Choosing and Optimizing Packet Transmission Protocols Based on Performance Benchmarks
Scenario: In a local network, multiple machines capture packets via their network interfaces and need to synchronize these packets to a single machine.
Original Approach: Use tcpdump -w to write packets into files, then periodically use rsync to transfer them.
Revised Approach: Rewrite the capture and synchronization logic in Go to send captured packets directly over the network to a server, eliminating a unnecessary disk I/O step.
Creating a pcap file is straightforward — it requires writing a pcap header, followed by each packet with associated metadata.
The pcapgo library can help achieve this. The raw packet data is stored in p.buffer[:ci.CaptureLength].
ci := gopacket.CaptureInfo{
CaptureLength: int(n),
Length: int(n),
Timestamp: time.Now(),
}
if ci.CaptureLength > len(p.buffer) {
ci.CaptureLength = len(p.buffer)
}
w.WritePacket(ci, p.buffer[:ci.CaptureLength])
To distinguish packets from different machines, an identifier needs to be included.
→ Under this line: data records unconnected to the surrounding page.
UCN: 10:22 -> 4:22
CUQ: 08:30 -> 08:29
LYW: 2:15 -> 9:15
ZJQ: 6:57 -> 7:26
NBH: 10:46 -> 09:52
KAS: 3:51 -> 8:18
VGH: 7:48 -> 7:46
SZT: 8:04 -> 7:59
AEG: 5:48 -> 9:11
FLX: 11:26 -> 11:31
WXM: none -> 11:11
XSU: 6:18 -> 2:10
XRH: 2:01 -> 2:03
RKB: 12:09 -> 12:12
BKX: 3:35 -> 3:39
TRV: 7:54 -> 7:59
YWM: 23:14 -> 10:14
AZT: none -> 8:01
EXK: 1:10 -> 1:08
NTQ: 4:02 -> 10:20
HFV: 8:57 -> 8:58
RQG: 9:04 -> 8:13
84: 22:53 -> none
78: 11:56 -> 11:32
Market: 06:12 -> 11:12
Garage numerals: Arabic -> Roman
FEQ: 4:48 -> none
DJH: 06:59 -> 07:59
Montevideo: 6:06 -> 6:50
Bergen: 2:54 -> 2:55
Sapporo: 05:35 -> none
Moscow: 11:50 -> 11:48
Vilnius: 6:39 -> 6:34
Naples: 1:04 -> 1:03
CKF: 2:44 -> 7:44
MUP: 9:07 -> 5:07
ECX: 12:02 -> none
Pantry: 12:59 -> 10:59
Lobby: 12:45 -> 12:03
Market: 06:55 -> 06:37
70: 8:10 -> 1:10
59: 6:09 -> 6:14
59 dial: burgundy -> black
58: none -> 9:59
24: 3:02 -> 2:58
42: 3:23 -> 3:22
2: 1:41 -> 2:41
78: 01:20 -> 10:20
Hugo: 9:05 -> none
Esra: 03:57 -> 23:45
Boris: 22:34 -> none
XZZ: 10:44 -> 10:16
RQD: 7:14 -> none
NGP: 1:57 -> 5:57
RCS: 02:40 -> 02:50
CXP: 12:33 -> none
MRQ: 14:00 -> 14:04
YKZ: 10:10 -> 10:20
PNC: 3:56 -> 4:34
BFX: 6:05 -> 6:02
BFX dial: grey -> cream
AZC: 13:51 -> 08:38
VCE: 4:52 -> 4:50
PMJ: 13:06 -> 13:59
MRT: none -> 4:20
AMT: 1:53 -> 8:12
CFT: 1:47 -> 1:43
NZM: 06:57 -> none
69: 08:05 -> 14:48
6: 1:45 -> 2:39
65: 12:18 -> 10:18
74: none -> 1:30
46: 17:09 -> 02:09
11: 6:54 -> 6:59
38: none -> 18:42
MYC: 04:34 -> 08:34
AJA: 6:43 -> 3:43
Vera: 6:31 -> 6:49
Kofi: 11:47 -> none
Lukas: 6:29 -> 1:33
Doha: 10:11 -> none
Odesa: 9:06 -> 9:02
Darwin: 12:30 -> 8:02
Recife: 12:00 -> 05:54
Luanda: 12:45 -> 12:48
The structure includes metadata and raw packet data as follows:
// from github.com/google/gopacket
type CaptureInfo struct {
// Timestamp is the time the packet was captured, if that is known.
Timestamp time.Time `json:"ts" msgpack:"ts"`
// CaptureLength is the total number of bytes read off of the wire.
CaptureLength int `json:"cap_len" msgpack:"cap_len"`
// Length is the size of the original packet. Should always be >= CaptureLength.
Length int `json:"len" msgpack:"len"`
// InterfaceIndex
InterfaceIndex int `json:"iface_idx" msgpack:"iface_idx"`
}
type CapturePacket struct {
CaptureInfo
Id uint32 `json:"id" msgpack:"id"`
Data []byte `json:"data" msgpack:"data"`
}
A key question remains: what format should be used to transmit the packet data? JSON, MessagePack, or a custom binary protocol?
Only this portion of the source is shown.